Thursday night, while Paul busily hosted book club, I snuck out to Carnegie Hall and grabbed a seat right in the middle of the parquet section. Pianist Nobuyuki Tsujii performed. I had not heard him before but the quivering with excitement sold-out crowd…I must have gotten the last seat…indicated that he is a mega-star in his native Japan.

Tsujii is blind from birth. Legend goes that he first sat at the piano at 2 and played Do Rei Me. Now 34, he’s developed a novel way to learn pieces that doesn’t utilize Braille. He learns symphonies in small sequences and strings them together like pearls on a necklace; adding color and interpretation through the practice. It takes a month to absorb a symphony this way.

Last week he played 10 flawless pieces over an hour and a half…all from memory.

Ever the romantic, I cried during his rendition of Ravel’s Pavane pour une infante defunte (you know it.) And, was captivated by the jazzy classical combinations in Eight Concert Etudes, Op.40 by a composer named Nikolai Kapustin that I didn’t know. Audience members on all sides of me gasped when Tsujii’s performance of the Kapustin etudes ended. I stood applauding, along with everyone else in the concert hall, as he sensed our adulation and held on to the Steinway bowing and waving with a big smile on his face.

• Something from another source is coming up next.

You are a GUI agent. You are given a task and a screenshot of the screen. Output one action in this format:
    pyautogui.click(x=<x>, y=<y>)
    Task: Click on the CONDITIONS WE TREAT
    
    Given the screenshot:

There is a phenomenon of the brain that when one sense is compromised or shut off, another can heighten and gain super-ability. On the subway home, I read an interview with the performer. He was asked how he knows what the conductor is doing when he plays with an orchestra? His answer, "by listening to the conductor's breath and also sensing what's happening around me."

The breath is such a powerful guide for Tsujii and also for a yoga practitioner. Prana, the word we commonly use for breath, is actually a cognate with the word animate. Prana is the force that keeps us alive. In yoga texts our life is measured by the amount of breaths we take. When I practice pranayama, control of the breath, my mind quiets and can more easily fall into a meditative state.

When taking postures, I watch my breath to see if it is labored or steady. If there are areas that are under or over working. Can my exhale extend? Do I notice the pause between the inhale and exhale. Can I truly let the breath initiate movement rather than the other way around?

This week inspired by Tsujii, I took balancing poses guided by my breath. Usually, I grasp for my foot in Tree Pose or find an anatomical point of stability for Half Moon Pose. These physical processes have benefits but as I observed my breath alone it was different. Practice was no longer about the struggle to balance but rather how to fill space with balance.

The breath like all vibration communicates both internally and externally. That’s why we can sense whether someone nearby is anxious or calm. And, why the breath is the gateway to the subtlest limbs of yoga.

Nobuyuki Tsujii due to his individual circumstances learned all about the breath at a young age...the response of an audience, the pace of a conductor, the beat of the music and his own internal interpretation of it all for him to exhale and us to inhale.